Seja qual for o desdobramento, foram cinco anos de investigações que mudaram o cenário político fluminense. Desde a prisão de Cabral, operações como Quinto do Ouro (março de 2017), Ponto final (junho de 2017), Cadeia Velha (novembro de 2017) e Câmbio, desligo (maio de 2018) levaram para a cadeia figuras proeminentes como o ex-governador Luiz Fernando Pezão, o ex-presidentes da Assembleia Legislativa Jorge Picciani (morto em 2021) e Paulo Melo, o “doleiro dos doleiros” Dario Messer, cinco dos sete conselheiros do Tribunal de Contas do Estado (TCE-RJ), e o empresário do setor de transportes Jacob Barata Filho.
Também entram na conta da Lava Jato Rio, embora indiretamente, o afastamento do então governador Wilson Witzel em agosto de 2020 e a prisão do então prefeito do Rio, Marcelo Crivella, em dezembro de 2020.
O objetivo inicial do novo Gaeco Federal, formado pelos mesmos 11 procuradores da força-tarefa da Lava Jato-Rio, era dar continuidade às investigações. Não faltaram provas para alavancar novas operações. Porém, a abertura de processo administrativo disciplinar (PAD) no Conselho Nacional do Ministério Público (CNMP) arrefeceu o ânimo da equipe. Os 11 integrantes são acusados de quebra de sigilo na investigação sobre a participação dos ex-senadores Romero Jucá e Edison Lobão em suposto esquema de propinas na construção da usina nuclear de Angra 3, no Rio.
— Foi um aprendizado para todos nós. O trabalho demonstrou o quanto também é importante proteger quem investiga, para que reações assim não se repitam — afirma o presidente da Associação Nacional de Procuradores, Ubiratan Cazetta.
O esvaziamento da cadeia aumenta o desânimo dos procuradores da República, que já não sabem quando surgirá outra chance de enfrentamento da corrupção política. Até eles não acreditam na permanência de Sergio Cabral na prisão. A defesa do ex-governador derrubou todas as prisões preventivas oriundas da Lava Jato-Rio, convertendo-as em domiciliar, além de duas que vigoravam no âmbito da Justiça Estadual.

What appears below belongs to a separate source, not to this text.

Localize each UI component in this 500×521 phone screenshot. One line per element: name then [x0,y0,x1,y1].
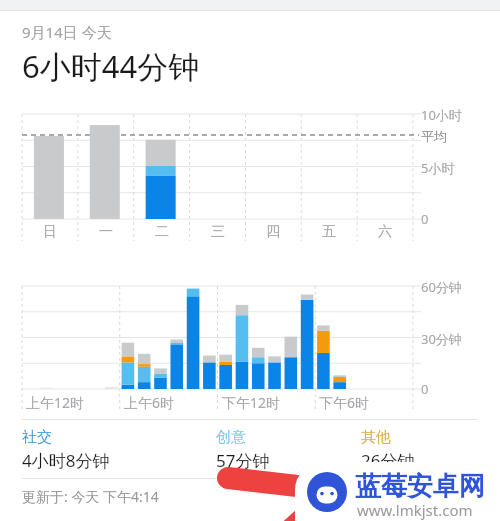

Resta apenas um mandado de prisão preventiva, decretado pela 13ª Vara Criminal Federal de Curitiba, do então juiz Sergio Moro. Um recurso para derrubá-la está sendo apreciado pela Segunda Turma do Supremo Tribunal Federal (STF). O relator do caso, ministro Edson Fachin, votou no sentido de mantê-la. O ministro Ricardo Lewandowski votou pela soltura de Cabral. Em seguida, houve um pedido de vista do ministro André Mendonça, restando ainda os votos de Gilmar Mendes e de Kassio Nunes.